Altair Robotics Lab, University of Verona, 37134, Verona, Italy.
ICube, University of Strasbourg, CNRS, 67000, Strasbourg, France.
Int J Comput Assist Radiol Surg. 2023 Sep;18(9):1665-1672. doi: 10.1007/s11548-023-02864-8. Epub 2023 Mar 22.

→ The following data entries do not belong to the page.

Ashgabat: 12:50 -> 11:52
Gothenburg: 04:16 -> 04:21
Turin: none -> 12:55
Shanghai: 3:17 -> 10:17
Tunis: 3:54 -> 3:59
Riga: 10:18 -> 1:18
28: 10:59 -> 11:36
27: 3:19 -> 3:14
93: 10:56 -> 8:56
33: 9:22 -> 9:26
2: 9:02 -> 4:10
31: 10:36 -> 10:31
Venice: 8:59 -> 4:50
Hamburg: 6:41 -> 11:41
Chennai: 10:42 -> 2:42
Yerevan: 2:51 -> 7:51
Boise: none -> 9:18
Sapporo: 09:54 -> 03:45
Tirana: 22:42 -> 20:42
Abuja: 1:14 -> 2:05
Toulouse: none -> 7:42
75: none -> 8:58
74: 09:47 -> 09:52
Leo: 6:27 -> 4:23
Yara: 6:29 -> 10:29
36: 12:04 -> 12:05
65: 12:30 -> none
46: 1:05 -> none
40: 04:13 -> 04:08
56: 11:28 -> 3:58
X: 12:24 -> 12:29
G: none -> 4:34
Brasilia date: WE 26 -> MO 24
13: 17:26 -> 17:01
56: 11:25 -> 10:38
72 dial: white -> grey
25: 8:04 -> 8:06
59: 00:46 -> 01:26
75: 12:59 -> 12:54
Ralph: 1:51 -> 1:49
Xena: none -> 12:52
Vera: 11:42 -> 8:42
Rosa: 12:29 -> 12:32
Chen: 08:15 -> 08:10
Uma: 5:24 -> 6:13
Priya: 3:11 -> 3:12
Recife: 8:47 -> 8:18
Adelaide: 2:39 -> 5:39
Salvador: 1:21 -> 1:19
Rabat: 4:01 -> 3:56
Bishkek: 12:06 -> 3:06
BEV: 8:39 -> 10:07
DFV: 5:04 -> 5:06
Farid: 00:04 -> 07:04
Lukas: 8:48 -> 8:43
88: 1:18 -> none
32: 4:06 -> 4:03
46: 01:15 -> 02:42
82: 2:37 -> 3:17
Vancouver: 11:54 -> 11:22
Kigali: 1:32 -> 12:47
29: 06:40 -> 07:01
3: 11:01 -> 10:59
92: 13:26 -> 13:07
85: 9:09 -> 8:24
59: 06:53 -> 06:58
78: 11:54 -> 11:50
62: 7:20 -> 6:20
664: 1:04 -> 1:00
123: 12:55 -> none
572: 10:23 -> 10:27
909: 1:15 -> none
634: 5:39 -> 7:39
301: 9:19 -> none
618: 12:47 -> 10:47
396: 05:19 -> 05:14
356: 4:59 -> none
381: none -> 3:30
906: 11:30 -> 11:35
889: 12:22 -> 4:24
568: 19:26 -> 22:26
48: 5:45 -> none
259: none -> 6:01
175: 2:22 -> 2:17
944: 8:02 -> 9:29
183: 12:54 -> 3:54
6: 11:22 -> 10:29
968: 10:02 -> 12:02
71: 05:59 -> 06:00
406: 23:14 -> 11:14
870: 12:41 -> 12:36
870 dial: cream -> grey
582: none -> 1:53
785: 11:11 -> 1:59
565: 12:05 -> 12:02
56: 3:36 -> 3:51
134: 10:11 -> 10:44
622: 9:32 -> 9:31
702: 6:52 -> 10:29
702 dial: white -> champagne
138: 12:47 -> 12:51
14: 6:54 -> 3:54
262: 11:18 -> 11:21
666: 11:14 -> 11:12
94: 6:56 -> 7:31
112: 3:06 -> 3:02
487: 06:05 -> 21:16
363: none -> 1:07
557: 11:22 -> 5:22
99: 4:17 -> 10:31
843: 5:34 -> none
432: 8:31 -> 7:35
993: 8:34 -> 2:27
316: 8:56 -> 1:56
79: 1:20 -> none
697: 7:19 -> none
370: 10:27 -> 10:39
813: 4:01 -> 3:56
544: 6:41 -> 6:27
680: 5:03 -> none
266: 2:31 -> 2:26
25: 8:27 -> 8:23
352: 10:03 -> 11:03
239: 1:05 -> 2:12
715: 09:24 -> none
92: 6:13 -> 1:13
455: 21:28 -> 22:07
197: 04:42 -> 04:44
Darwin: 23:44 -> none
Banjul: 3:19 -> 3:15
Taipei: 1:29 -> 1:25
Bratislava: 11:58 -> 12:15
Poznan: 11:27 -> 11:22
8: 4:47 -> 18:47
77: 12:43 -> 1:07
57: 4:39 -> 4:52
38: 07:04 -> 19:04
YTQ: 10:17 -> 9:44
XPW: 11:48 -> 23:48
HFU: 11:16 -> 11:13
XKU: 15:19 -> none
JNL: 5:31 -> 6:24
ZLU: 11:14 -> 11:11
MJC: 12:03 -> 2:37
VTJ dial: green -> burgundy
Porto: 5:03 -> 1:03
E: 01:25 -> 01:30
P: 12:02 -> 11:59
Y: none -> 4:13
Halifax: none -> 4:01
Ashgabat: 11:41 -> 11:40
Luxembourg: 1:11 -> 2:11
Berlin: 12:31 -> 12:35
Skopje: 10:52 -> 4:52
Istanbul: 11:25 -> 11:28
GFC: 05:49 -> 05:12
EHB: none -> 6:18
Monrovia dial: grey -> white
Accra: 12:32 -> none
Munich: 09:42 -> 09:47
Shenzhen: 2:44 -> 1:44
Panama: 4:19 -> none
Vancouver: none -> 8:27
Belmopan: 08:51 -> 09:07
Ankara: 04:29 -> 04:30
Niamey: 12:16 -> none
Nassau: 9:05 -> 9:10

Automatic recognition of surgical activities from intraoperative surgical videos is crucial for developing intelligent support systems for computer-assisted interventions. Current state-of-the-art recognition methods are based on deep learning where data augmentation has shown the potential to improve the generalization of these methods. This has spurred work on automated and simplified augmentation strategies for image classification and object detection on datasets of still images. Extending such augmentation methods to videos is not straightforward, as the temporal dimension needs to be considered. Furthermore, surgical videos pose additional challenges as they are composed of multiple, interconnected, and long-duration activities.
This work proposes a new simplified augmentation method, called TRandAugment, specifically designed for long surgical videos, that treats each video as an assemble of temporal segments and applies consistent but random transformations to each segment. The proposed augmentation method is used to train an end-to-end spatiotemporal model consisting of a CNN (ResNet50) followed by a TCN.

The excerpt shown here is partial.